Saved entries
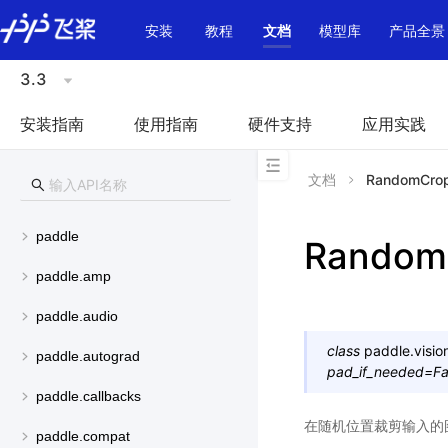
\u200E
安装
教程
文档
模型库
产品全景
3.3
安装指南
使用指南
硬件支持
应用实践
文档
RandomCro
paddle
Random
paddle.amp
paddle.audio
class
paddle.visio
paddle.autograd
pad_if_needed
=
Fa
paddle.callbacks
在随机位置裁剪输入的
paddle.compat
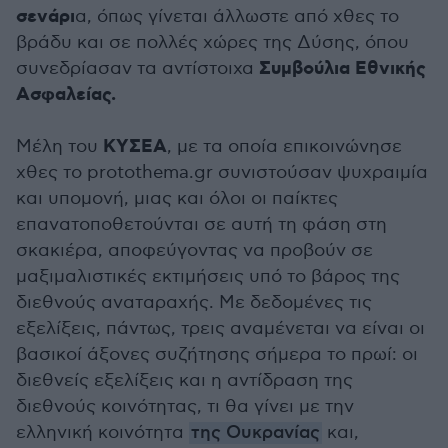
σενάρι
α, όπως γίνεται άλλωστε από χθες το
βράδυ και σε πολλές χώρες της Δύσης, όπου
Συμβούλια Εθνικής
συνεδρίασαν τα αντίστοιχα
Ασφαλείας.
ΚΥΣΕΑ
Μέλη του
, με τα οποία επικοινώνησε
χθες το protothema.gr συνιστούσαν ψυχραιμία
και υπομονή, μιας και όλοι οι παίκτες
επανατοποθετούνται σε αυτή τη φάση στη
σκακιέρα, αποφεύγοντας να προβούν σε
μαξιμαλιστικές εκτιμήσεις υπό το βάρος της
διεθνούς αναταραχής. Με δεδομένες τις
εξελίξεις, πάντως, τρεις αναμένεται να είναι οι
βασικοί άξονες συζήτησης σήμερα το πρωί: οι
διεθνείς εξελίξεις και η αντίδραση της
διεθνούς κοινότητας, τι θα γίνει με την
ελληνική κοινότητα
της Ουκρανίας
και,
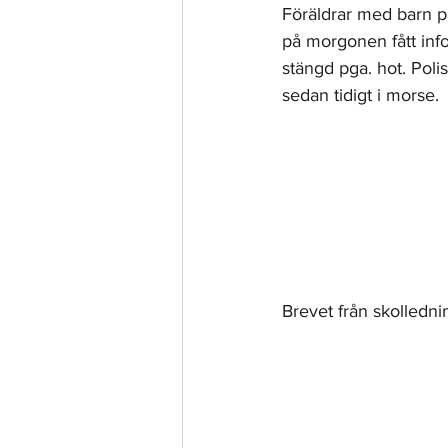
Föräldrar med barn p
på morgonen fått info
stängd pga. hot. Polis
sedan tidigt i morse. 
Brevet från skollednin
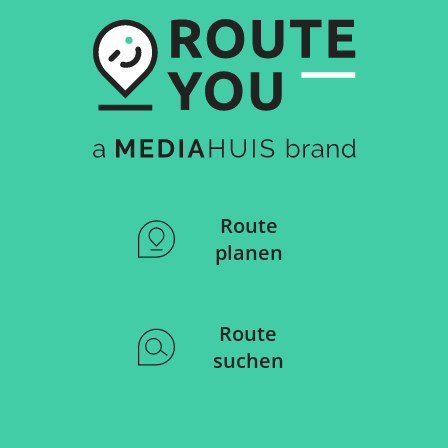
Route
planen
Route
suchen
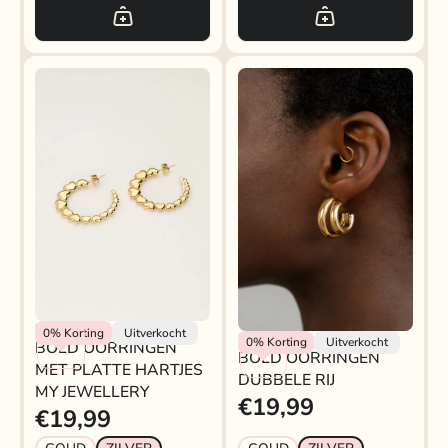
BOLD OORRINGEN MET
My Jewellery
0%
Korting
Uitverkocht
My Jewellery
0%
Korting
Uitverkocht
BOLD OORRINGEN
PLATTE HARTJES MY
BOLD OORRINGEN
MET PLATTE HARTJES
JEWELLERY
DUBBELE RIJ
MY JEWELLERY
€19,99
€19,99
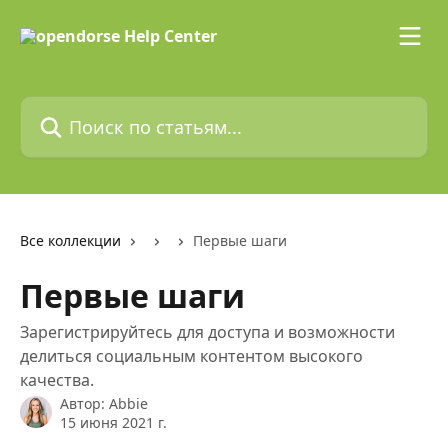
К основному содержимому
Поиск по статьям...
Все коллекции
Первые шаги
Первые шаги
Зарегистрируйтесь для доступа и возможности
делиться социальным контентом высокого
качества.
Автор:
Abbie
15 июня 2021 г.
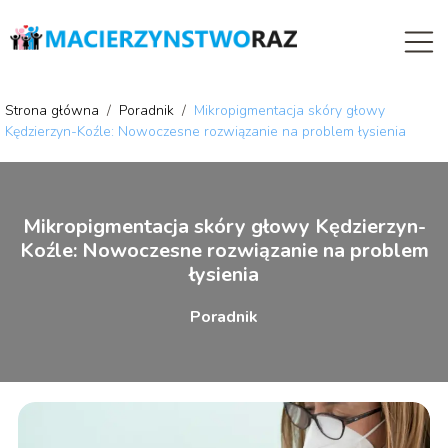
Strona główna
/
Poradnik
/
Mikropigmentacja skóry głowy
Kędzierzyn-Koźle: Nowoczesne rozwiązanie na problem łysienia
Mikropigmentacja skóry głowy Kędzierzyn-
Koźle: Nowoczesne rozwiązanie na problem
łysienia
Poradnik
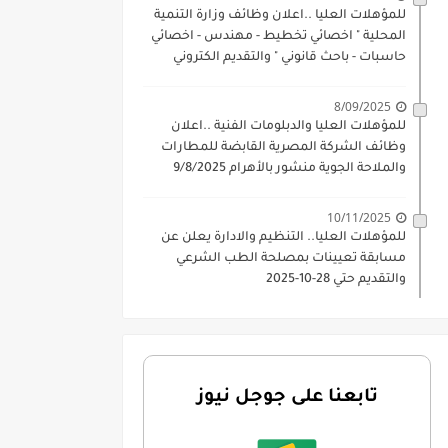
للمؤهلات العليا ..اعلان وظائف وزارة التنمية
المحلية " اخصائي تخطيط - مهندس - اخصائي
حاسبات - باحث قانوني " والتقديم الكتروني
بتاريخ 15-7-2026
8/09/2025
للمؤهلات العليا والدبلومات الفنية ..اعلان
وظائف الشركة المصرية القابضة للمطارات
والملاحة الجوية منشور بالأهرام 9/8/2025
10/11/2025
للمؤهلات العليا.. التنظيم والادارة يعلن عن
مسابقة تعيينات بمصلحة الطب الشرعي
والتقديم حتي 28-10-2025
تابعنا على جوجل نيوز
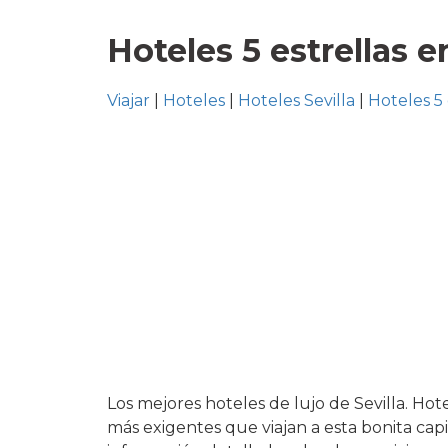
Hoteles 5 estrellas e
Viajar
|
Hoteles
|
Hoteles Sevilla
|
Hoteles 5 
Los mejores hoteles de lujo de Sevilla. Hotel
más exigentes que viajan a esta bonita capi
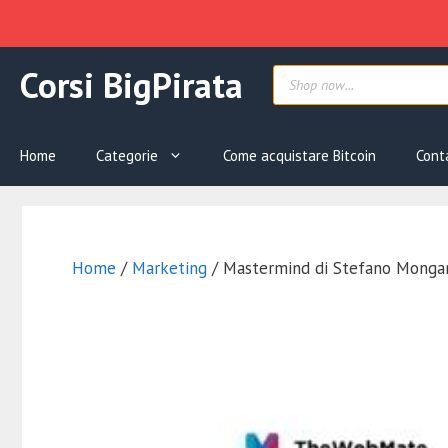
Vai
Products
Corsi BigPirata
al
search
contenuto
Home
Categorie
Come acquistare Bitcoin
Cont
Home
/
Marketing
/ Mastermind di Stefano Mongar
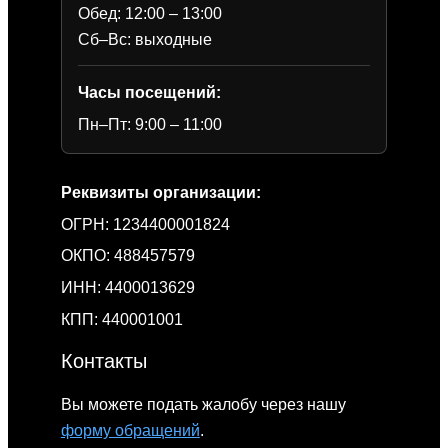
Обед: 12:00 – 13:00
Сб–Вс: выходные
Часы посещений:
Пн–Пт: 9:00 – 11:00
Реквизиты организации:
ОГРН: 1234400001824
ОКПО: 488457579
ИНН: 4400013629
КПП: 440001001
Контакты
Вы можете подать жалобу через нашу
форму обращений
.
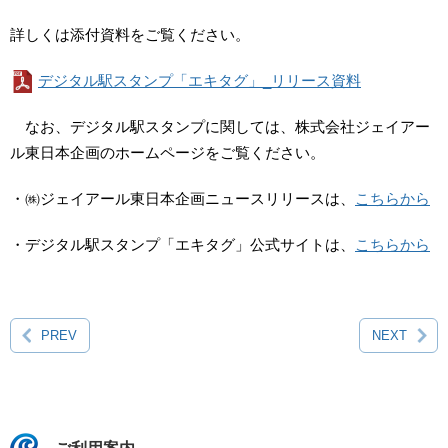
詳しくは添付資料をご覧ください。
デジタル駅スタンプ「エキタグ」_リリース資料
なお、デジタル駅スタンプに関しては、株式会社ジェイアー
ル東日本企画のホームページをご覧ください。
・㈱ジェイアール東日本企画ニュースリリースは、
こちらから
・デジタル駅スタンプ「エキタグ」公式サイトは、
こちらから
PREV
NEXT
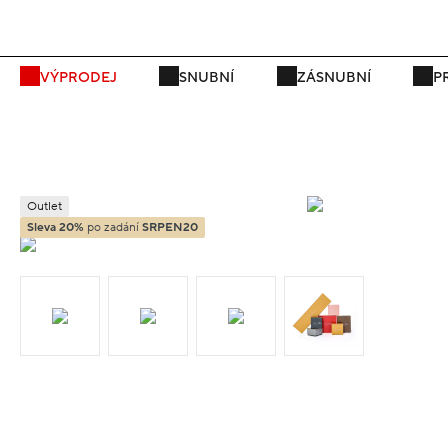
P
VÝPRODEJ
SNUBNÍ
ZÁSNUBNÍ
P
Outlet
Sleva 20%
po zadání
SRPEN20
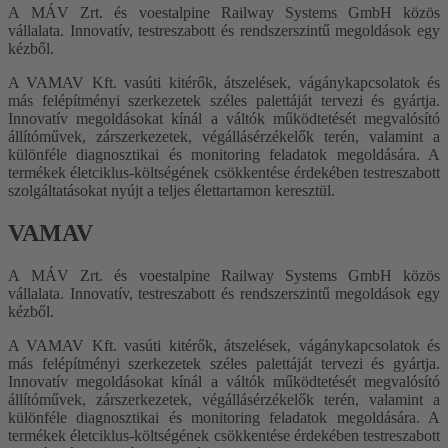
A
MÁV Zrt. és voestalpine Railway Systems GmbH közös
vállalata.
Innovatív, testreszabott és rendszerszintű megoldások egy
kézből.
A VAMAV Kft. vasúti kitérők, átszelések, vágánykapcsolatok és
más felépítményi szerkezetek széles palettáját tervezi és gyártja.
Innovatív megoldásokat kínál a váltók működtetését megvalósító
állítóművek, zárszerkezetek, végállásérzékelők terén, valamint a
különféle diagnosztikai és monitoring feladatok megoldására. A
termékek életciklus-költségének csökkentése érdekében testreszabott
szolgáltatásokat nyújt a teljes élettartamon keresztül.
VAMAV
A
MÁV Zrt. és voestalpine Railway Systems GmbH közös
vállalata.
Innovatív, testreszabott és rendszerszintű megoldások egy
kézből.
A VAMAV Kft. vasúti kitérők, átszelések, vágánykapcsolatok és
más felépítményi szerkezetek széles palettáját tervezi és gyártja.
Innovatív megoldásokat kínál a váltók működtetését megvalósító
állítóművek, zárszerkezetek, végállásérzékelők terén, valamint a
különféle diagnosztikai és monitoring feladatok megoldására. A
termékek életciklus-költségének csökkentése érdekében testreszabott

What you need to do:
The entries above need to be transcribed word for word, and the pictures stay out.

Expected output:
\u200E
安装
教程
文档
模型库
产品全景
3.3
安装指南
使用指南
硬件支持
应用实践
文档
RandomCro
paddle
Random
paddle.amp
paddle.audio
class
paddle.visio
paddle.autograd
pad_if_needed
=
Fa
paddle.callbacks
在随机位置裁剪输入的
paddle.compat
σενάρι
α, όπως γίνεται άλλωστε από χθες το
βράδυ και σε πολλές χώρες της Δύσης, όπου
Συμβούλια Εθνικής
συνεδρίασαν τα αντίστοιχα
Ασφαλείας.
ΚΥΣΕΑ
Μέλη του
, με τα οποία επικοινώνησε
χθες το protothema.gr συνιστούσαν ψυχραιμία
και υπομονή, μιας και όλοι οι παίκτες
επανατοποθετούνται σε αυτή τη φάση στη
σκακιέρα, αποφεύγοντας να προβούν σε
μαξιμαλιστικές εκτιμήσεις υπό το βάρος της
διεθνούς αναταραχής. Με δεδομένες τις
εξελίξεις, πάντως, τρεις αναμένεται να είναι οι
βασικοί άξονες συζήτησης σήμερα το πρωί: οι
διεθνείς εξελίξεις και η αντίδραση της
διεθνούς κοινότητας, τι θα γίνει με την
ελληνική κοινότητα
της Ουκρανίας
και,
Föräldrar med barn p
på morgonen fått info
stängd pga. hot. Polis
sedan tidigt i morse. 
Brevet från skollednin
Route
planen
Route
suchen
BOLD OORRINGEN MET
My Jewellery
0%
Korting
Uitverkocht
My Jewellery
0%
Korting
Uitverkocht
BOLD OORRINGEN
PLATTE HARTJES MY
BOLD OORRINGEN
MET PLATTE HARTJES
JEWELLERY
DUBBELE RIJ
MY JEWELLERY
€19,99
€19,99
К основному содержимому
Поиск по статьям...
Все коллекции
Первые шаги
Первые шаги
Зарегистрируйтесь для доступа и возможности
делиться социальным контентом высокого
качества.
Автор:
Abbie
15 июня 2021 г.
Strona główna
/
Poradnik
/
Mikropigmentacja skóry głowy
Kędzierzyn-Koźle: Nowoczesne rozwiązanie na problem łysienia
Mikropigmentacja skóry głowy Kędzierzyn-
Koźle: Nowoczesne rozwiązanie na problem
łysienia
Poradnik
للمؤهلات العليا ..اعلان وظائف وزارة التنمية
المحلية " اخصائي تخطيط - مهندس - اخصائي
حاسبات - باحث قانوني " والتقديم الكتروني
بتاريخ 15-7-2026
8/09/2025
للمؤهلات العليا والدبلومات الفنية ..اعلان
وظائف الشركة المصرية القابضة للمطارات
والملاحة الجوية منشور بالأهرام 9/8/2025
10/11/2025
للمؤهلات العليا.. التنظيم والادارة يعلن عن
مسابقة تعيينات بمصلحة الطب الشرعي
والتقديم حتي 28-10-2025
تابعنا على جوجل نيوز
Hoteles 5 estrellas e
Viajar
|
Hoteles
|
Hoteles Sevilla
|
Hoteles 5 
Los mejores hoteles de lujo de Sevilla. Hotel
más exigentes que viajan a esta bonita capi
Vai
Products
Corsi BigPirata
al
search
contenuto
Home
Categorie
Come acquistare Bitcoin
Cont
Home
/
Marketing
/ Mastermind di Stefano Mongar
Обед: 12:00 – 13:00
Сб–Вс: выходные
Часы посещений:
Пн–Пт: 9:00 – 11:00
Реквизиты организации:
ОГРН: 1234400001824
ОКПО: 488457579
ИНН: 4400013629
КПП: 440001001
Контакты
Вы можете подать жалобу через нашу
форму обращений
.
詳しくは添付資料をご覧ください。
デジタル駅スタンプ「エキタグ」_リリース資料
なお、デジタル駅スタンプに関しては、株式会社ジェイアー
ル東日本企画のホームページをご覧ください。
・㈱ジェイアール東日本企画ニュースリリースは、
こちらから
・デジタル駅スタンプ「エキタグ」公式サイトは、
こちらから
PREV
NEXT
P
VÝPRODEJ
SNUBNÍ
ZÁSNUBNÍ
P
Outlet
Sleva 20%
po zadání
SRPEN20
A
MÁV Zrt. és voestalpine Railway Systems GmbH közös
vállalata.
Innovatív, testreszabott és rendszerszintű megoldások egy
kézből.
A VAMAV Kft. vasúti kitérők, átszelések, vágánykapcsolatok és
más felépítményi szerkezetek széles palettáját tervezi és gyártja.
Innovatív megoldásokat kínál a váltók működtetését megvalósító
állítóművek, zárszerkezetek, végállásérzékelők terén, valamint a
különféle diagnosztikai és monitoring feladatok megoldására. A
termékek életciklus-költségének csökkentése érdekében testreszabott
szolgáltatásokat nyújt a teljes élettartamon keresztül.
VAMAV
A
MÁV Zrt. és voestalpine Railway Systems GmbH közös
vállalata.
Innovatív, testreszabott és rendszerszintű megoldások egy
kézből.
A VAMAV Kft. vasúti kitérők, átszelések, vágánykapcsolatok és
más felépítményi szerkezetek széles palettáját tervezi és gyártja.
Innovatív megoldásokat kínál a váltók működtetését megvalósító
állítóművek, zárszerkezetek, végállásérzékelők terén, valamint a
különféle diagnosztikai és monitoring feladatok megoldására. A
termékek életciklus-költségének csökkentése érdekében testreszabott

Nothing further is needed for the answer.